Ela inclui, ainda, nove novas irregularidades que, embora corriqueiramente constatadas pelo Corpo de Bombeiros Militar de Mato Grosso (CBMMT), ainda não se encontram positivadas.

No projeto consta a redução dos valores das multas, passando a variar entre 2,5 e 100 Unidade Padrão Fiscal (UPFs), que hoje em Mato Grosso é de R$ 114,30.

A outra medida é a criação de uma nova modalidade de regularização – alvará provisório – para as edificações de baixo risco que poderão obter a licença por meio de processo simplificado e declaratório.

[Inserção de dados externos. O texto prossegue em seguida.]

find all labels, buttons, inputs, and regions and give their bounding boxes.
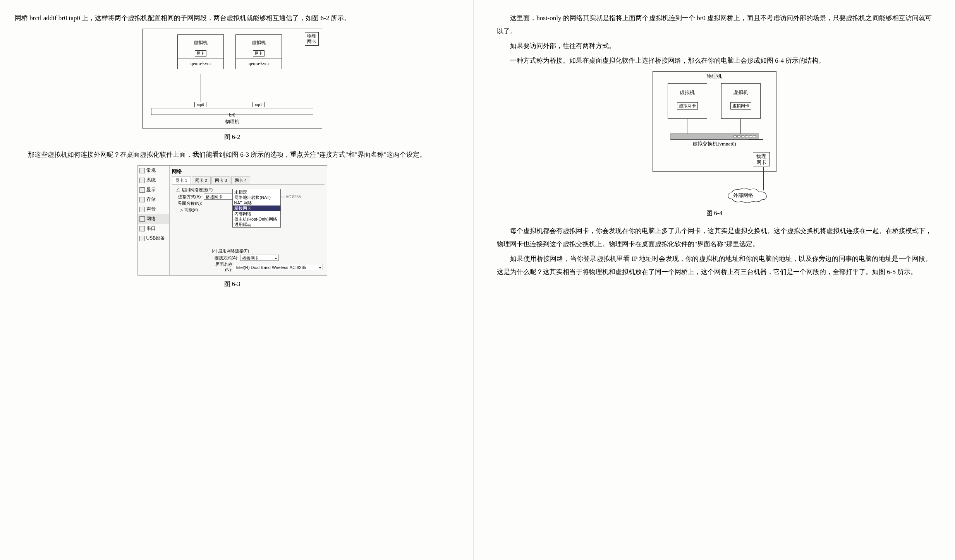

Com essa inovação, o alvará provisório permitirá ao Corpo de Bombeiros Militar aderir à Rede Nacional de Simplificação do Registro e da Legalização de Empresas e Negócios (REDESIM), tornando-se um dos poucos estados brasileiros a fazer parte dessa rede nacional.

O Corpo de Bombeiros Militar é o responsável pela emissão do alvará de segurança contra incêndio e pânico. Esse documento não pode ter validade inferior a um ano. As exceções são para as edificações, instalação e os locais de risco de caráter temporário ou em processo de regularização. Esses terão a validade definida de acordo com a sua natureza, classe de risco e ocupação.

Com essas novas medidas, de acordo com a mensagem, a proposta busca ampliar a agilidade no atendimento e, com isso, o documento poderá ser expedido de forma imediata e com a meta de o mesmo ser feito pela internet. Hoje, o prazo para os cidadãos obter a licença é de três meses.

A multa, de acordo com a proposta, será aplicada de forma cumulativa, seguindo as irregularidades constatadas, e tem seu valor definido conforme a classificação das irregularidades constatadas pela fiscalização. Ela será recolhida no prazo máximo de até 30 dias corridos, obedecendo os prazos recursais.

Caso o infrator não faça o pagamento da multa no prazo legal, ele estará sujeito a pagar juros de mora de 1% ao mês e ficará inscrito na dívida ativa. O pagamento da multa não isenta o responsável de corrigir as irregularidades apontadas na notificação.